Wednesday, August 10, 2011

Growing up sometimes isn't fun.

Every year of my childhood and almost every year of my young adulthood, I have made the annual trek to Still Waters or as the American side of the family calls it "The Island". Everyone from my mother's side of the family comes. My grandparents, my mom's older brother and his family, her younger brother, and us. There were four of us kids, my brother and me as well as our cousins Alexander and Andrew.

We were all cut off from society for the duration of our stay. There is no indoor plumbing other than a kitchen sink, no heat other than a fireplace, no AC other than some fans, no cell, TV or internet either. It was a week to unplug. We would spend the week we were there in our bathing suits playing down at the boathouse both in and out of the water. At lunch, the grownups would bring down a picnic of hot dogs, mac and cheese, chips, and juice. We would pause to eat and then resume our play. Once it got dark, we would come inside and either play hours of monopoly or some other board game or read. Dinner was called by a huge cast iron bell and the adults would gather around the big table and us kids around a smaller table. Sometimes, we would all pile in the boat and take the two hour water ride to Port Carling where we would go through the locks.

I never was a fan of lake water. I don't like the bottom with all the squishy plants and slime covered logs, so as I got older and the water play took everyone out of the bay and further into the lake I started spending time up at the cottage reading. Another benefit of growing up was that I had more control over my snacking and I didn't have to be constantly asking for permission to eat some chips close to dinner time. At the same time, we became too big to pile into the small sailing motor boat to take long excursions onto Lake Joe. Lunch meals became less and less organized with everyone fending for themselves. Less time was spent at the boathouse and more time indoors, or in my cousin's case sunning himself on the big dock and turning into a beet.
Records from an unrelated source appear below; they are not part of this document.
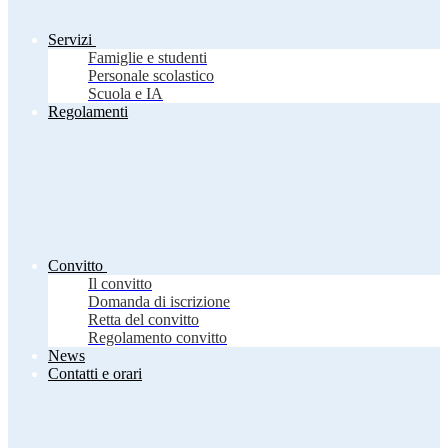
Servizi
Famiglie e studenti
Personale scolastico
Scuola e IA
Regolamenti
Convitto
Il convitto
Domanda di iscrizione
Retta del convitto
Regolamento convitto
News
Contatti e orari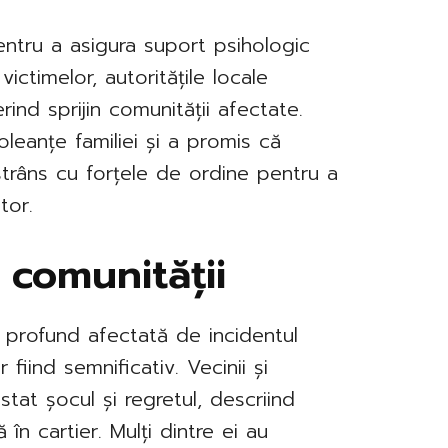
pentru a asigura suport psihologic
 victimelor, autoritățile locale
rind sprijin comunității afectate.
oleanțe familiei și a promis că
strâns cu forțele de ordine pentru a
tor.
 comunității
 profund afectată de incidentul
 fiind semnificativ. Vecinii și
stat șocul și regretul, descriind
 în cartier. Mulți dintre ei au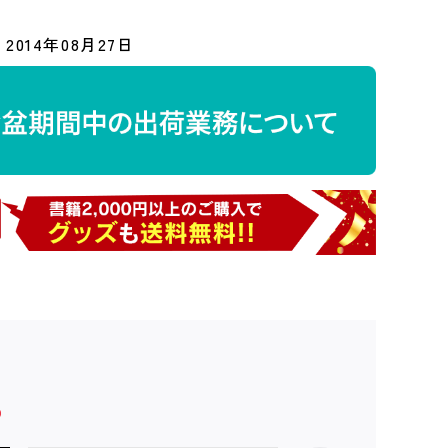
2014年08月27日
The cottage began to shrink. Suddenly, all of us kids were no longer small, but full sized adults bringing significant others. Sleeping surfaces had always been scant and we began to spill out onto the floor. As the only girl in the family, I was fortunate enough to be given my own room. Several years ago a cell tower was built in range of the island and last year internet arrived, although we still have to pee in the woods.

Don't get me wrong, I still love the place, but it has lost some of its magic that I loved so much as a kid. I am torn between wanting to completely unplug and also wanting to keep connected with the world. This last trip my Mom wasn't able to come because of her new job. She was always in the water no matter how cold or cloudy it was and she was the only one to every be able to get me to get in the water and go swimming either to Bass Rock or around the island. So this year I didn't swim.

I think there are times in our lives where we suddenly realize that we are not longer children and that we have left that world for another. I think a lot of people experience this when they go home for the first time after they graduate from college and start first job. I know I felt this a couple of Christmas breaks, but it never felt so strong because I move around so much that I didn't have memories of my childhood in that house. This year however, I really felt the changes and it made me sad.